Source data

————————

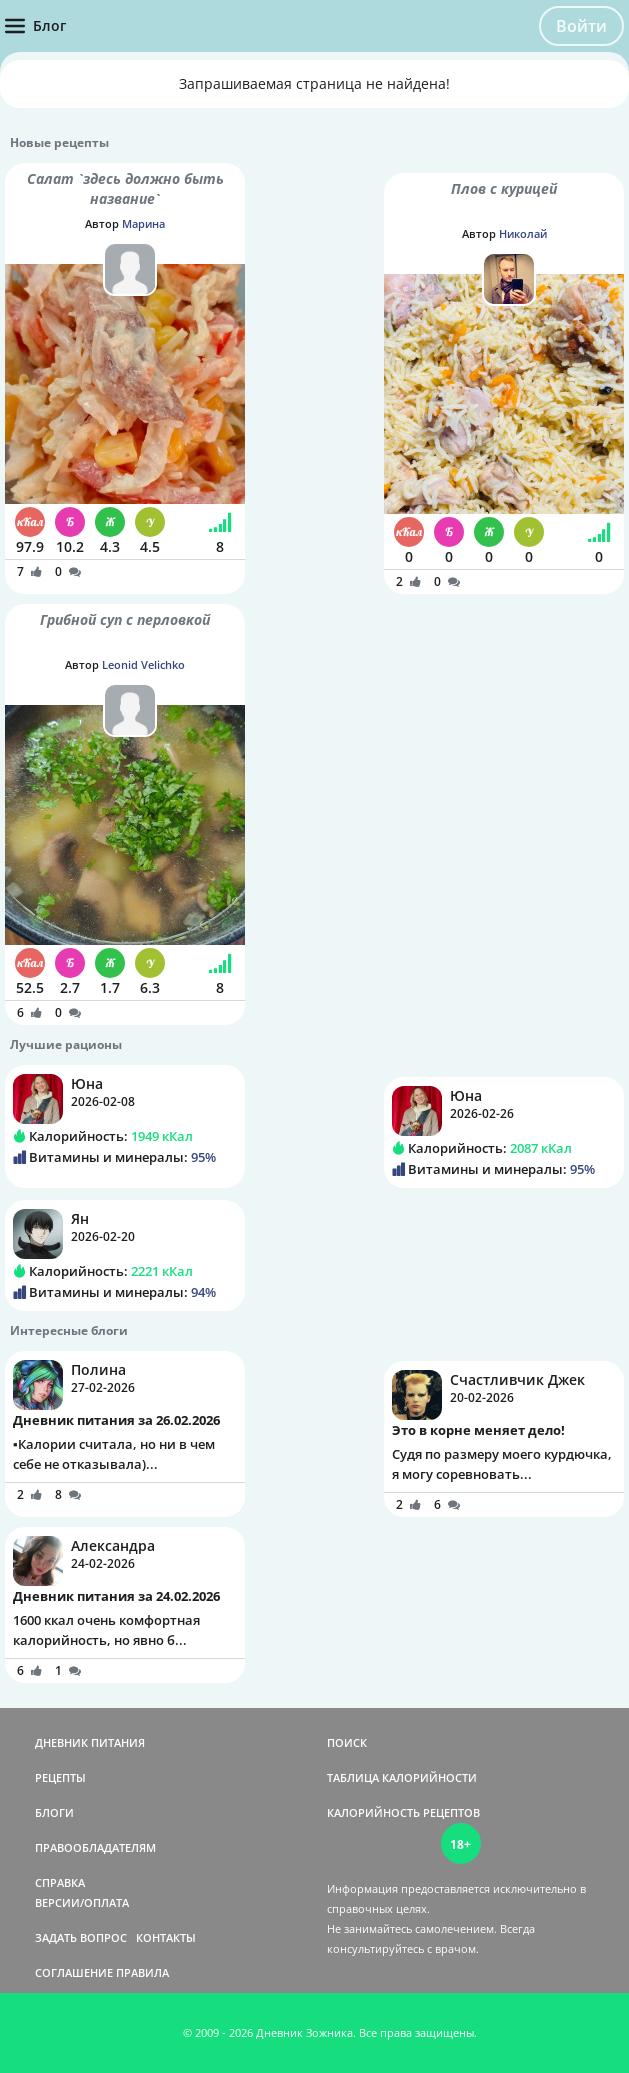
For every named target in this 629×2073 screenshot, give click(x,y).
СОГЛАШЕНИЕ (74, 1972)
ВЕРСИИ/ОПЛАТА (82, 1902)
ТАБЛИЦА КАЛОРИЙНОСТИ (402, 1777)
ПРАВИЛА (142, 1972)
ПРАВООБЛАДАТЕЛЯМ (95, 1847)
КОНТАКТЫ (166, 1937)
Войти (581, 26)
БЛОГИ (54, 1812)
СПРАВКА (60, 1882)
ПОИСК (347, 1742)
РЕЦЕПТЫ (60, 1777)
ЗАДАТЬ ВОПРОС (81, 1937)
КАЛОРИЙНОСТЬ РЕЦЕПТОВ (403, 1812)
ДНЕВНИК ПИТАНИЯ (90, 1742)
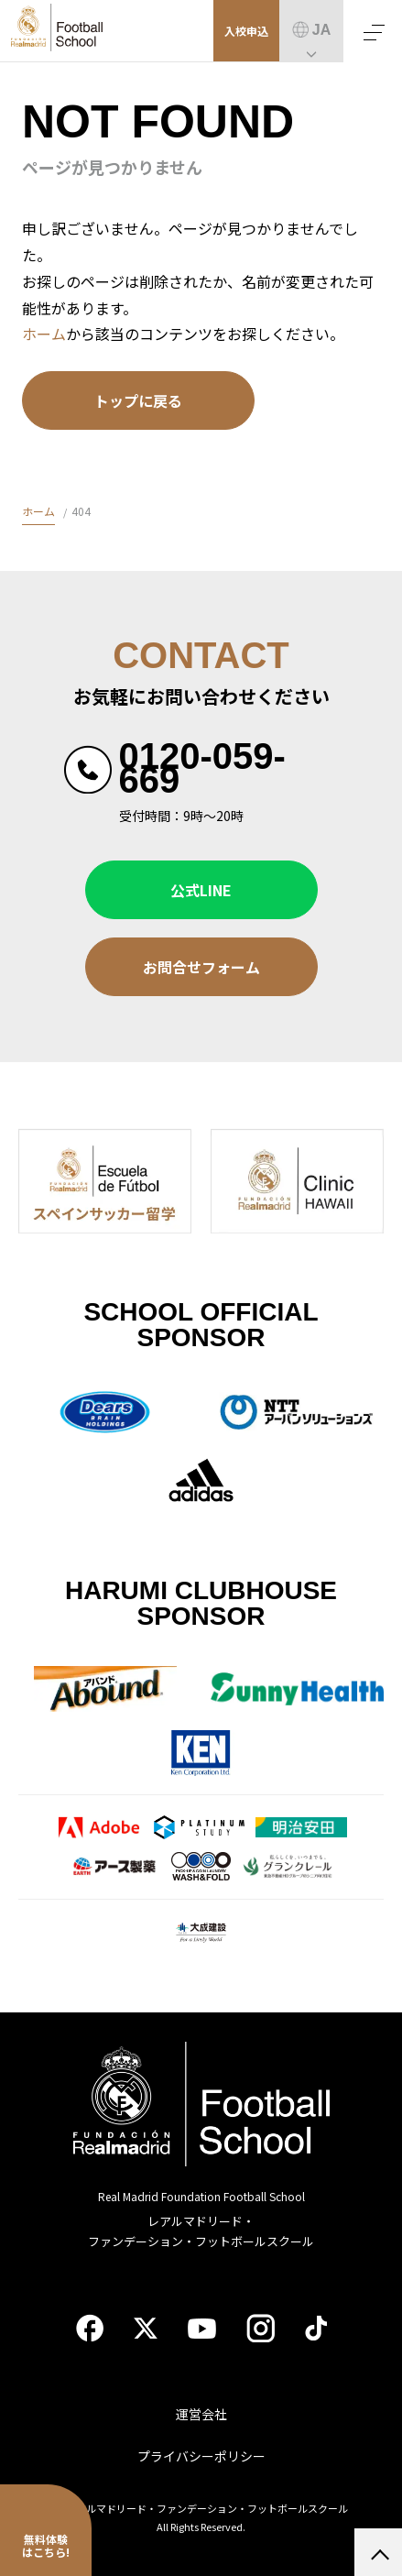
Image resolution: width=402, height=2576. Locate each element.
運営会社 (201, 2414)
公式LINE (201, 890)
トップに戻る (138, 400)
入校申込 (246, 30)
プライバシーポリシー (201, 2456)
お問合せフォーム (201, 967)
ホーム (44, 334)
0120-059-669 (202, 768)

————————

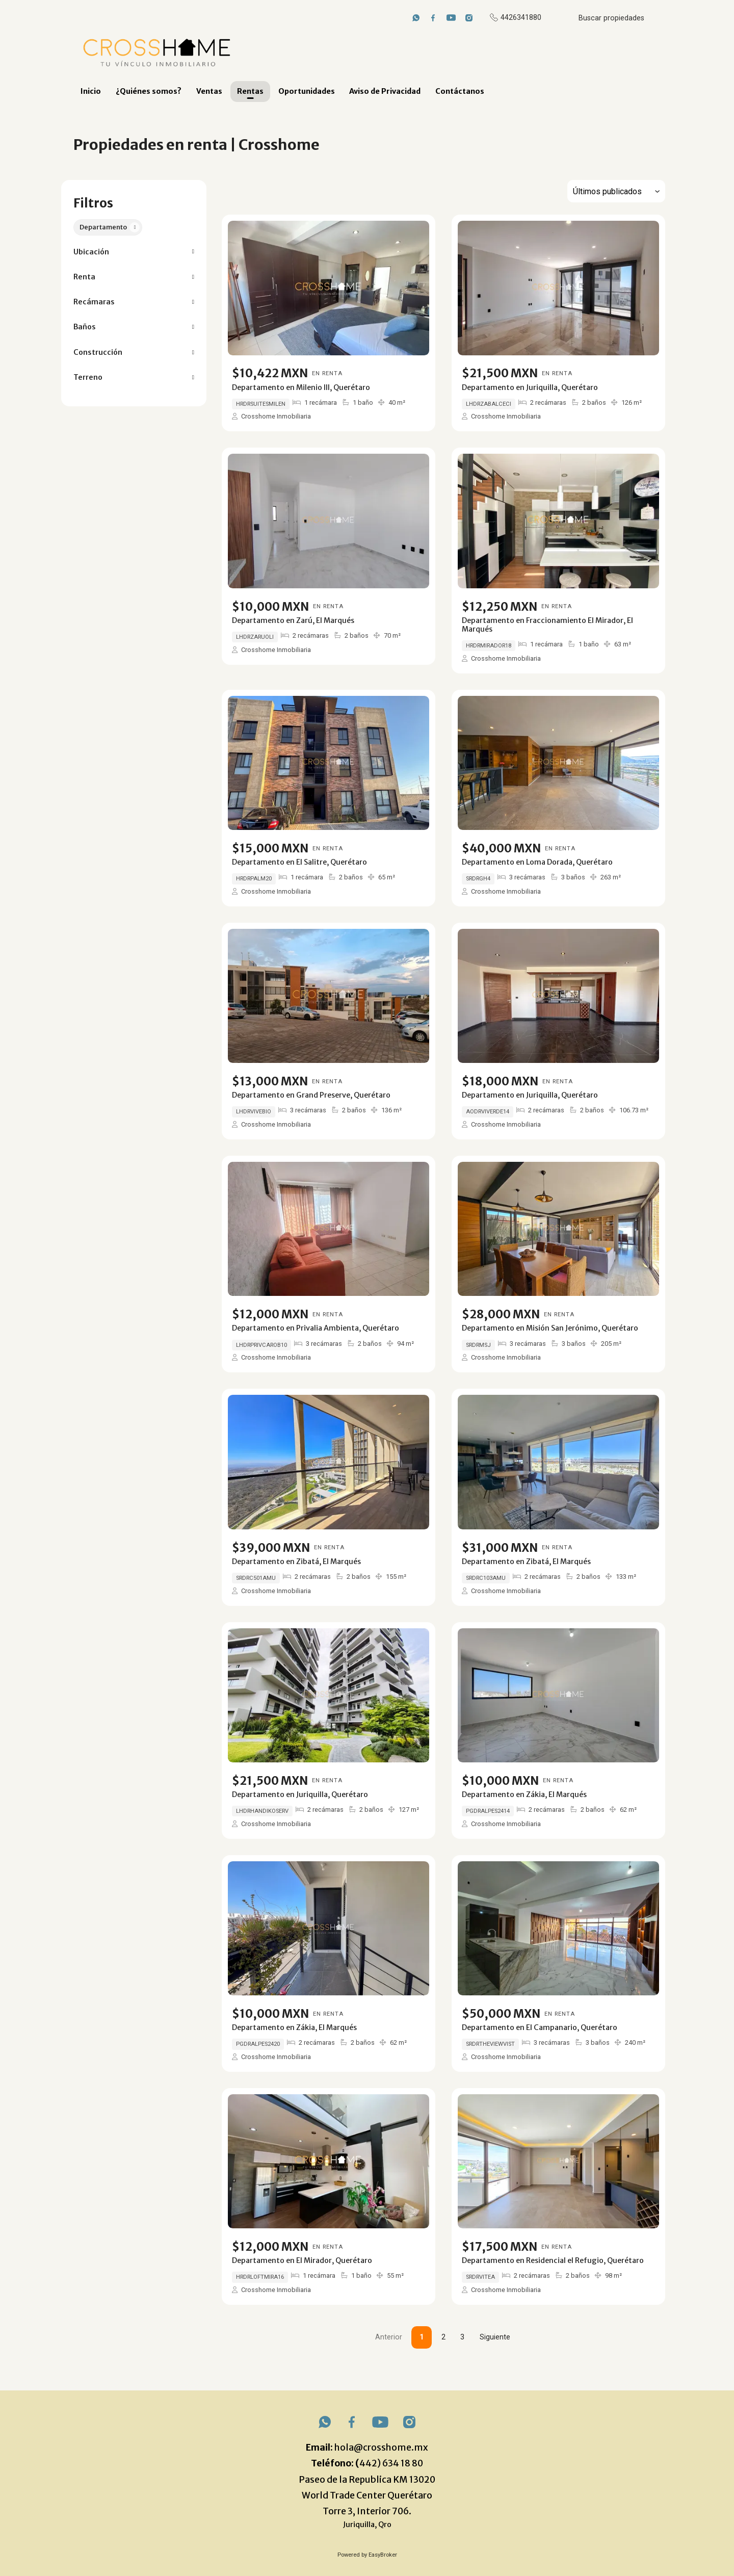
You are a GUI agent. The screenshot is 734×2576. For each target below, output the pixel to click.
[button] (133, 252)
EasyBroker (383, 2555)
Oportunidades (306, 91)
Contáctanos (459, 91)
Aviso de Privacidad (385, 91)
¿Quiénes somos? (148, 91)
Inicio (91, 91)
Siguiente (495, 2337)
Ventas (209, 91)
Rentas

————————

▸ The task: Across the data, count every line where the string "target" turns up, then write only that count.

▸ Response box: 2